まずは、米国の株式市場に注目しなさい

松本大が団塊ジュニアに勧める、とっておきの投資術(1)

 日本は人口減少国家。経済の成長には期待できず、年金など社会保障負担が増すばかりだ。だから、「自分たちには未来がない」と諦めるしかないのだろうか?いや、諦めるのはまだ早い。日本がダメなら海外がある。では、海外で働くのはハードルが高い?自分が現地で働かなくても、お金に働いてもらうという方法がある。そう。海外に投資をするのだ。
 今回から2回にわたり、マネックス証券代表取締役社長CEOの松本大氏のインタビューを掲載。主に団塊ジュニアに向け、投資は危険なものという誤解を解いてもらい、かつ安心できる長期投資の方法も、語ってもらった。

米国の金融機関に就職して思ったこと

松本大(まつもと おおき)
マネックス証券株式会社 代表取締役社長CEO
1963年埼玉県生まれ。1987年に東京大学法学部卒業後、ソロモン・ブラザーズを経てゴールドマン・サックスに勤務。1994年、30歳で同社最年少ゼネラル・パートナー(共同経営者)に就任。1999年、マネックス証券を設立。著書に『私の仕事術』、『「お金の流れ」はこう変わった! 』、『この国を作り変えよう』、『トーキョー金融道』などがある。
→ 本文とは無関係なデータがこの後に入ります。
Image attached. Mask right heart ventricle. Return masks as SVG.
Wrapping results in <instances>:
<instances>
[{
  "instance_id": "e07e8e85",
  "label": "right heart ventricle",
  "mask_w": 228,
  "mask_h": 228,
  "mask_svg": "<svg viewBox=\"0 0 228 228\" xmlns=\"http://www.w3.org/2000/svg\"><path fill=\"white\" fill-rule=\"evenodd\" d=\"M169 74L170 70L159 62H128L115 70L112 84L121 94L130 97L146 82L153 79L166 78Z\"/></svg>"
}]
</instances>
僕は大学を卒業して、そのまま米国で「キング・オブ・ウォールストリート」と称賛されていた投資銀行、ソロモン・ブラザーズに入社しました。

その後、同じく米国の投資銀行のゴールドマン・サックスに移籍し、パートナーというポジションに就いた後、マネックス証券を立ち上げました。
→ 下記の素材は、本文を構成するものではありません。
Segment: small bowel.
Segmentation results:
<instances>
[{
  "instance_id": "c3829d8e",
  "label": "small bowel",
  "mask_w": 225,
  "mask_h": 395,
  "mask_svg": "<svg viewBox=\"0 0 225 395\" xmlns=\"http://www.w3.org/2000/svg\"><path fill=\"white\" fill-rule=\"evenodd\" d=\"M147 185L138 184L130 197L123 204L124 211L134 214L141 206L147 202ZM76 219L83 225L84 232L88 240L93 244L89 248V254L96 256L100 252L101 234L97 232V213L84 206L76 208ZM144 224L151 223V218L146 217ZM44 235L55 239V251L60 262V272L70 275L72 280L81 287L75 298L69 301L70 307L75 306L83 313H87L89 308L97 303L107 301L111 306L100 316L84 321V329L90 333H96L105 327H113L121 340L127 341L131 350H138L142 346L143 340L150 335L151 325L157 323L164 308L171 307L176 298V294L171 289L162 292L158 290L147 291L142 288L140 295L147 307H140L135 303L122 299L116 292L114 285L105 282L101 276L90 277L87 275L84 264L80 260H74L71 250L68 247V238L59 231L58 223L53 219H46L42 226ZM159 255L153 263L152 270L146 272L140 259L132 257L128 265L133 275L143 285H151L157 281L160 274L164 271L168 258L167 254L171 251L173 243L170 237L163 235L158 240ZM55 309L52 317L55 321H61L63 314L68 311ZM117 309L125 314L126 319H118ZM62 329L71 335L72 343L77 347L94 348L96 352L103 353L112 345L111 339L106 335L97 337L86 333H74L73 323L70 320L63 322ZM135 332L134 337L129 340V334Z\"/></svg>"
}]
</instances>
このような経歴なので、自分のビジネスパースンとしてのキャリアは、半分がメイド・イン・アメリカだと思っています。

僕が外資系証券会社でのキャリアをスタートさせたのは1987年。ソロモン・ブラザーズで最初に配属されたのは、債券部でした。

入社後はすぐに、アメリカにある本社に研修に出されました。数多くの優秀なトレーダーの中、リスク・テイキングの理解や姿勢などにおいて世界屈指の存在であったソロモン・ブラザーズで、金融という仕事やマーケットに対する見方など、多くのことを学ぶことができました。